El abogado denunciaba que un juez no podía ser imparcial en tales
circunstancias; una observación elemental y de sentido común en el
ejercicio cotidiano de la abogacía.
Como buen hijo de la Ilustración, Gamboa creía en las bondades de la
imprenta y, por tal motivo, solicitó permiso al gobierno para
publicar su escrito defensivo. Sabía que la opinión pública,
alimentada por el discurso oficial, ya había juzgado y condenado a
sus clientes. Con la difusión de su defensa pretendía,
probablemente, atenuar el rigor de esa condena, haciendo oír la
única campana que los Reinafé podían hacer sonar a su favor.

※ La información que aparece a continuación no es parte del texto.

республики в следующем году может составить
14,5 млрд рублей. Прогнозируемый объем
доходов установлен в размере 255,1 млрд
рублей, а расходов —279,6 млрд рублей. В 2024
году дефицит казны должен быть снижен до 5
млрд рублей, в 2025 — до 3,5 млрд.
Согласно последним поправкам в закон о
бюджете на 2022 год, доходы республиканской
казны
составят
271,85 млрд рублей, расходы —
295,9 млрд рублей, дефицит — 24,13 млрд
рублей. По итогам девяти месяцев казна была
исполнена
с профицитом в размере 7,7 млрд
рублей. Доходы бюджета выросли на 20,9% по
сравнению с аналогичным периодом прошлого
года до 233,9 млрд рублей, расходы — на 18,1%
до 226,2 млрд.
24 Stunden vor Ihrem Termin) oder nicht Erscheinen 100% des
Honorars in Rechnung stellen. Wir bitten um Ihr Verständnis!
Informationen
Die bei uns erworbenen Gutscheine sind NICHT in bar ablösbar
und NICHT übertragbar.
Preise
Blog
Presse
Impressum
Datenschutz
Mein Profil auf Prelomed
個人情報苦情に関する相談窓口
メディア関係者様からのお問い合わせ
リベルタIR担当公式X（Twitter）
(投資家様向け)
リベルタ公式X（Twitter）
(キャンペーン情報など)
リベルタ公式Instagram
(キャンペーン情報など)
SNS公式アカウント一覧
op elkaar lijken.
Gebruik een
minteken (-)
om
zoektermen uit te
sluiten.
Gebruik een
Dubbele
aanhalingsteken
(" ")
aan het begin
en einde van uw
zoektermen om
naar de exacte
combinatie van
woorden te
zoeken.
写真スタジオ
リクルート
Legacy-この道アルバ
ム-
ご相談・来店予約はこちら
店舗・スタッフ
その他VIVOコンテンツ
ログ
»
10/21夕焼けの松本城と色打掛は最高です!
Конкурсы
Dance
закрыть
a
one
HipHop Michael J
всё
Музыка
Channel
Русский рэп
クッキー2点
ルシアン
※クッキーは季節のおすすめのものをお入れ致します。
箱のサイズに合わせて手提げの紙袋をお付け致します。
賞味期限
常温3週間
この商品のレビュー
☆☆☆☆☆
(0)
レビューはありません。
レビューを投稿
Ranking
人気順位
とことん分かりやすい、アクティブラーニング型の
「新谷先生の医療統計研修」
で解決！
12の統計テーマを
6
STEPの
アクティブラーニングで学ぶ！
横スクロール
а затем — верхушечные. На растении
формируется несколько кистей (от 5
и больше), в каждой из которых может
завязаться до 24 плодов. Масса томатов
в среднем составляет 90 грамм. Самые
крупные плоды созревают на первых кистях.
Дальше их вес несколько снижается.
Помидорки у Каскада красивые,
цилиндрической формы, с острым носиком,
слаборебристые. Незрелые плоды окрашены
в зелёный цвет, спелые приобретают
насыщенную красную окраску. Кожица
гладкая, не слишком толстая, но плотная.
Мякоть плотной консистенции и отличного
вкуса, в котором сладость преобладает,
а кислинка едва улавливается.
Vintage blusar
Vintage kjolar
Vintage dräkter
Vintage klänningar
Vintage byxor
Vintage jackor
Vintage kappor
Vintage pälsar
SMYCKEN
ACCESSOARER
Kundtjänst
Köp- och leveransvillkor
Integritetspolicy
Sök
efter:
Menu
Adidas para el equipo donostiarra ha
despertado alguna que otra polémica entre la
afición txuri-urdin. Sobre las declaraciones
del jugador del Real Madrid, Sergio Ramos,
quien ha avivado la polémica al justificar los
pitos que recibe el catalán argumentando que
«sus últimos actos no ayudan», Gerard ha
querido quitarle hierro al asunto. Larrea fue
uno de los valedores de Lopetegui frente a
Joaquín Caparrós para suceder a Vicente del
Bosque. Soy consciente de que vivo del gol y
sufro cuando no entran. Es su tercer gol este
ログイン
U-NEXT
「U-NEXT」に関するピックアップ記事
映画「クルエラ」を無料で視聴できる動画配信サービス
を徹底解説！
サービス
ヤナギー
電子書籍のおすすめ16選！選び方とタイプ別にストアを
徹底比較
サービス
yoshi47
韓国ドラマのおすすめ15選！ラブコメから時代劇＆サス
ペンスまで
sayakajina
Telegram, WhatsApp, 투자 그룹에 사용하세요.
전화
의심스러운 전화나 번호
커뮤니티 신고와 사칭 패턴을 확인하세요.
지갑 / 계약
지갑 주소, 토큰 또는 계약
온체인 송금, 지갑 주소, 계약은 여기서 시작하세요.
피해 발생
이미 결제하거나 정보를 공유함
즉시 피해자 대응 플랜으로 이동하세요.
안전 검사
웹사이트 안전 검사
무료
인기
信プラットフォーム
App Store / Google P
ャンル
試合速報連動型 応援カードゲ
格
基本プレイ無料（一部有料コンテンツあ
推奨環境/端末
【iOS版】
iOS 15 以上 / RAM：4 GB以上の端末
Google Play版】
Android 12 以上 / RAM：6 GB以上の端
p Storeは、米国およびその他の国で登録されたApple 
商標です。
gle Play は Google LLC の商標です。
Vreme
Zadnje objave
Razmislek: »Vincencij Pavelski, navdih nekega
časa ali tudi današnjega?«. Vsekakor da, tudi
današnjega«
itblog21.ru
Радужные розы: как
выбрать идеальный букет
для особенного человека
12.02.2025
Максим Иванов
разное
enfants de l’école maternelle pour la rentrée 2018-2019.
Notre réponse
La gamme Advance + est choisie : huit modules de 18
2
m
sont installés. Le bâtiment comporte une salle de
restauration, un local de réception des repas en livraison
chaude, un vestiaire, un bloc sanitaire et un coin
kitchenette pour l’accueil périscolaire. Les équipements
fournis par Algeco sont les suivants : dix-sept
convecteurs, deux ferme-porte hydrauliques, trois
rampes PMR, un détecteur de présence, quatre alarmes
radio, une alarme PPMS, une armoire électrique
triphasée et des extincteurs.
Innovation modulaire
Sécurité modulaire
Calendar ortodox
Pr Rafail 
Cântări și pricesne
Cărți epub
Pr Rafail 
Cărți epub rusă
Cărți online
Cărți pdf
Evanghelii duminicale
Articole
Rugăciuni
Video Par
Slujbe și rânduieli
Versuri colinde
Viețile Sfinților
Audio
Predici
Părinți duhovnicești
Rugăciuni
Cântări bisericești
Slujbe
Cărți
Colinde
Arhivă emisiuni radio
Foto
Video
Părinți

La petición exasperó a Rosas: “Sólo un unitario tan desgraciado como
bribón pudo concebir la idea de publicar en forma aislada la defensa
de los feroces ejecutores de una mortandad sin ejemplo en la
historia del mundo civilizado”. La incidencia fue resuelta, pues, no
sólo prohibiendo esa publicación, sino sancionando al letrado, entre
otros castigos, a no ejercer la profesión de abogado, ni hacer
escrito por más simple e inocente que sea, so pena de ser paseado
por la calles en un burro celeste o de ser fusilado si trataba de
fugar del país. “La crueldad – dice Cárcano -, está mezclada con la
burla, el vejamen con la risa, brota el sarcasmo como expresión de
la suma del poder”.
En virtud de la sentencia emanada por el juez supremo de la
confederación, Gamboa tuvo que dedicarse, durante el resto del
régimen, al desempeño de actividades más inocentes. El retiro
forzoso de la abogacía lo puso a matar el tiempo estudiando
medicina. Después de 1853 prestó destacados servicios a su
provincia.
El oficio de la defensa – observaba Rafael Bielsa – añade a la
condición y a los atributos del abogado una cualidad que define el
sentido de su profesión como defensor de la libertad y del derecho,
aún a costa de su propia tranquilidad, pues le obliga a la lucha, no
sólo contra el adversario sino también contra la arbitrariedad.
En esa lucha por el derecho, la defensa de los hermanos Reinafé por
el Dr. Gamboa es todo un ejemplo. Muestra al abogado en la soledad
de su ministerio batiéndose contra el poder, la pasión y el clamor
público, sin más fuerza que la razón, invocando las leyes
universales en auxilio de sus pupilos. Fue una actuación valiente,
aún a costa de hacer el ridículo paseando en un burro celeste o ser
fusilado si trataba de fugar.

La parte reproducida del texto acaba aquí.